**Work task**
Please retype the records below exactly, from the first line down to and including the line with "饰触摸三亚的温度、感受三亚的热情与优".

[Collected data]
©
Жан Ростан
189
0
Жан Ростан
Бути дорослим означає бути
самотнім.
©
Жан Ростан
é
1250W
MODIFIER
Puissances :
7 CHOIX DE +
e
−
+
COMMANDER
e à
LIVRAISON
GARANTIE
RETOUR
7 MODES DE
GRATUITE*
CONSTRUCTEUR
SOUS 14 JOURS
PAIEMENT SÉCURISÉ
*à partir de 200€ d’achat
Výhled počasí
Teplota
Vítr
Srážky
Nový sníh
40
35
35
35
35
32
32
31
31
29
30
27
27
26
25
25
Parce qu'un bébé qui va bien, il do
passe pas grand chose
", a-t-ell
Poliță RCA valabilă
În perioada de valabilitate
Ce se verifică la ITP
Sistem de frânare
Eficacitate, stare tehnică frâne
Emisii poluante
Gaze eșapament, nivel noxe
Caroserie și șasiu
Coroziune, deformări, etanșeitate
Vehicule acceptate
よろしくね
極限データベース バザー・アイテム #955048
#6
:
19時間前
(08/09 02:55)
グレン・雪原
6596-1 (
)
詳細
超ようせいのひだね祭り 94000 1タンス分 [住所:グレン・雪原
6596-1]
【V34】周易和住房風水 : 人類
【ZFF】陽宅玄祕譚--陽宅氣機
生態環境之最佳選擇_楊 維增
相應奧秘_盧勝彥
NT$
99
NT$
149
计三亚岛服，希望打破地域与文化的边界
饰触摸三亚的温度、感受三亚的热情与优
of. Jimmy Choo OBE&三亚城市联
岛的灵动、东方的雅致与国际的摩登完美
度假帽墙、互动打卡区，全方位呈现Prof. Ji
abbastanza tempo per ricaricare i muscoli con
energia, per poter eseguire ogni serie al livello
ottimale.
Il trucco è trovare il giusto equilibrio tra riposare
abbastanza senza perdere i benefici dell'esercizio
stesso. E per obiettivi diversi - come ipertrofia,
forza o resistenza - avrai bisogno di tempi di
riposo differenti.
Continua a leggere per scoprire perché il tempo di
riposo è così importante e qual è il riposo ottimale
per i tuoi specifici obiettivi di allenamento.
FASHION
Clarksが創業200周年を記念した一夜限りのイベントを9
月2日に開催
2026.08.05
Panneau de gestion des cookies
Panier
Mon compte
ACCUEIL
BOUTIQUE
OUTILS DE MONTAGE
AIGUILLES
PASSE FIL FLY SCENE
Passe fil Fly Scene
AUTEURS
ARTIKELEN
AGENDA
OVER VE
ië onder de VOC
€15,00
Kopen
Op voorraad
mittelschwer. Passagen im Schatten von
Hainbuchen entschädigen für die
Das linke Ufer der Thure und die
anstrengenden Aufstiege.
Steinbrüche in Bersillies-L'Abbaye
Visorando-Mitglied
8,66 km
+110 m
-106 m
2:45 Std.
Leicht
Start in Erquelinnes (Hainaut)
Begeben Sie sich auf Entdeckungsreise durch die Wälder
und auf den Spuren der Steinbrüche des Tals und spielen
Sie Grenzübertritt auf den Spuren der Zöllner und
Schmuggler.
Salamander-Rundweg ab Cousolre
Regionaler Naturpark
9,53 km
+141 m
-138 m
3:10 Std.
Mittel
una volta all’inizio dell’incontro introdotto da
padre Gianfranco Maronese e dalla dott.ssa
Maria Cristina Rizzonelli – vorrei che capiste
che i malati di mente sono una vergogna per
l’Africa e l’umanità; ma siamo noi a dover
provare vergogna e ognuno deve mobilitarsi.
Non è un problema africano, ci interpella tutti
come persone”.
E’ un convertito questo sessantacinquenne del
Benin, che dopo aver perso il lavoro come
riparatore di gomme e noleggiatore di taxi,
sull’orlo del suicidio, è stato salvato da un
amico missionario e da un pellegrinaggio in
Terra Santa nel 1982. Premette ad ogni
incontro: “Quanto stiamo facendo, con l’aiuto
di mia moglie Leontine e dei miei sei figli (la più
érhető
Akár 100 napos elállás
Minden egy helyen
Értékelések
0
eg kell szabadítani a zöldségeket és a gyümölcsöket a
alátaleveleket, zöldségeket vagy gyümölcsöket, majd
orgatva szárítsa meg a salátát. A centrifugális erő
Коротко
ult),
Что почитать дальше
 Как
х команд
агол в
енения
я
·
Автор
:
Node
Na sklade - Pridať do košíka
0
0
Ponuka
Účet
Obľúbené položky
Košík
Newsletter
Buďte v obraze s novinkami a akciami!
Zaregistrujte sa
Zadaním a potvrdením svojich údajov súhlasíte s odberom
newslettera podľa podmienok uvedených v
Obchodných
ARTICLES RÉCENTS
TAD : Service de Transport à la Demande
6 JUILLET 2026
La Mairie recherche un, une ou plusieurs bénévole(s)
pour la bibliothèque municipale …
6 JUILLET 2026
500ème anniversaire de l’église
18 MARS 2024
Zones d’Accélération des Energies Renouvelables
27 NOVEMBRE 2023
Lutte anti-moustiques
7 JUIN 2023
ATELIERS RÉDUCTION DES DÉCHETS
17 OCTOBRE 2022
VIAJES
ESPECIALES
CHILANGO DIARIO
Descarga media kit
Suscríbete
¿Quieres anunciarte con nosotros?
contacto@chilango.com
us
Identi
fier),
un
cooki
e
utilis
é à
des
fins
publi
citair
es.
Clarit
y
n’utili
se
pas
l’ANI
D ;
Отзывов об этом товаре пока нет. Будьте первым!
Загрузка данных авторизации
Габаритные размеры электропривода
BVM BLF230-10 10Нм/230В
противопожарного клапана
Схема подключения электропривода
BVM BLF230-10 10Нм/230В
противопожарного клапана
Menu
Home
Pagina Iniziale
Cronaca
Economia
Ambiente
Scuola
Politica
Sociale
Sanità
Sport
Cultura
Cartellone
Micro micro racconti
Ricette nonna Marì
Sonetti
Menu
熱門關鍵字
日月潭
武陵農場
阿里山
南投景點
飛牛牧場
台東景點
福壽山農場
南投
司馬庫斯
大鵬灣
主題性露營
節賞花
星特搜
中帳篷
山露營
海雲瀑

**Solution for this task**
©
Жан Ростан
189
0
Жан Ростан
Бути дорослим означає бути
самотнім.
©
Жан Ростан
é
1250W
MODIFIER
Puissances :
7 CHOIX DE +
e
−
+
COMMANDER
e à
LIVRAISON
GARANTIE
RETOUR
7 MODES DE
GRATUITE*
CONSTRUCTEUR
SOUS 14 JOURS
PAIEMENT SÉCURISÉ
*à partir de 200€ d’achat
Výhled počasí
Teplota
Vítr
Srážky
Nový sníh
40
35
35
35
35
32
32
31
31
29
30
27
27
26
25
25
Parce qu'un bébé qui va bien, il do
passe pas grand chose
", a-t-ell
Poliță RCA valabilă
În perioada de valabilitate
Ce se verifică la ITP
Sistem de frânare
Eficacitate, stare tehnică frâne
Emisii poluante
Gaze eșapament, nivel noxe
Caroserie și șasiu
Coroziune, deformări, etanșeitate
Vehicule acceptate
よろしくね
極限データベース バザー・アイテム #955048
#6
:
19時間前
(08/09 02:55)
グレン・雪原
6596-1 (
)
詳細
超ようせいのひだね祭り 94000 1タンス分 [住所:グレン・雪原
6596-1]
【V34】周易和住房風水 : 人類
【ZFF】陽宅玄祕譚--陽宅氣機
生態環境之最佳選擇_楊 維增
相應奧秘_盧勝彥
NT$
99
NT$
149
计三亚岛服，希望打破地域与文化的边界
饰触摸三亚的温度、感受三亚的热情与优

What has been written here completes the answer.